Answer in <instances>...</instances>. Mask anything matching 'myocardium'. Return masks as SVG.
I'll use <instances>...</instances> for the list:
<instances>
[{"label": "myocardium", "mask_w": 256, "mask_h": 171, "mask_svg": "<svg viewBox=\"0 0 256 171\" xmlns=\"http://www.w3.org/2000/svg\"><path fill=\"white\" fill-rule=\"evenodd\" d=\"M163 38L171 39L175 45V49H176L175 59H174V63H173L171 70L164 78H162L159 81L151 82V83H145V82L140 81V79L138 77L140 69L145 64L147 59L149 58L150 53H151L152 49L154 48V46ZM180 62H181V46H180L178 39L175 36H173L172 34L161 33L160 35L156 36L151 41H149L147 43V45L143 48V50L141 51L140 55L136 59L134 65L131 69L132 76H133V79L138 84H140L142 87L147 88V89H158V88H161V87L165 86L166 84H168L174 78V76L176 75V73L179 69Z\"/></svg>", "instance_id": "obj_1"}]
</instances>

▬▬▬

Every word of the data above should be given again, exactly as it stands.

## YOUR SOLUTION
Answer in <instances>...</instances>. Mask anything matching 'myocardium'. Return masks as SVG.
I'll use <instances>...</instances> for the list:
<instances>
[{"label": "myocardium", "mask_w": 256, "mask_h": 171, "mask_svg": "<svg viewBox=\"0 0 256 171\" xmlns=\"http://www.w3.org/2000/svg\"><path fill=\"white\" fill-rule=\"evenodd\" d=\"M163 38L171 39L175 45V49H176L175 59H174V63H173L171 70L164 78H162L159 81L151 82V83H145V82L140 81V79L138 77L140 69L145 64L147 59L149 58L150 53H151L152 49L154 48V46ZM180 62H181V46H180L178 39L175 36H173L172 34L161 33L160 35L156 36L151 41H149L147 43V45L143 48V50L141 51L140 55L136 59L134 65L131 69L132 76H133V79L138 84H140L142 87L147 88V89H158V88H161V87L165 86L166 84H168L174 78V76L176 75V73L179 69Z\"/></svg>", "instance_id": "obj_1"}]
</instances>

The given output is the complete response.